Regulations are significant purveyor of monopolies and can be antithetical to consumer preferences. Businesses are incentivized to lobby government officials to institute barriers to entry in their industry. Corporations seek dominate market share, but this can often be more easily achieved through government enforced patents, regulations, and supply constraints, rather than creating the undisputable best product or service. The biggest campaign donors are the main drivers of consumer incentives as politicians govern at the will of their favorite corporate financier. The defense contractors, financial institutions and big tech companies are far more influential of policy than your average voting bloc. The federal agencies that regulate consumer products are all but controlled by the largest pharmaceutical and food processors. These companies determine what is safe for public consumption through the revolving door of regulator and regulated. The media used to be another gatekeeper of consumer protection, but they now have the same advertisers as the politicians. The health crisis in America is a direct result of the failure of government regulations and the preference for corporate interests over American’s health and safety.
Americans are free to make their own choices. They can choose the products they consume, refuse corporate monopolies, make good financial decisions, and lead happy lives. But what are they incentivized to do? The are inclined to live lethargic, unhealthy lives consuming carcinogenic products that encourage disease and sterilization. They are incentivized to finance every purchase with loads of unaffordable interest paid to institutions that assume zero risk of default. They are swayed into dependance on welfare and government programs that inevitably increase costs. In every aspect of their lives, they are persuaded to take the easy route that protects them from immediate pain and plagues them with unexpected long-term sickness and indebtedness. The powers that be cannot force compliance with every law, but they can incentivize behavior and decision making at a universal level. The damaging trends in this country are no accident. The arrangement of corporate and political interests that galvanize poor choices are enshrined in law, but they can just as easily be removed.

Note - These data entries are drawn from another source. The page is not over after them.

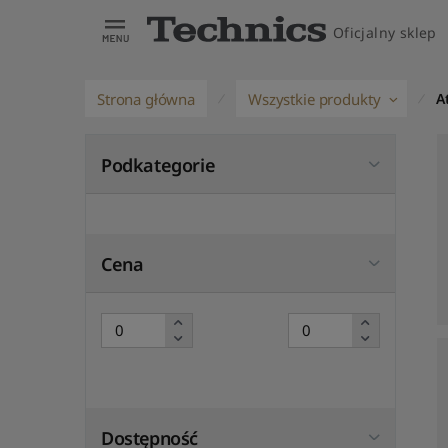
Oficjalny sklep
Strona główna
Wszystkie produkty
A
Podkategorie
Cena
Dostępność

The solution appears insurmountable yet it’s quite simple. Americans need to be educated in financial literacy, basic nutrition, and the identification of propaganda and advertising. There are many problems and shortfalls in this country but the ignorance of those three disciplines can create the most pain, and the expertise of those fields can generate the most prosperity.
There is a clear incentive to help and educate your fellow American, we all live in the same country.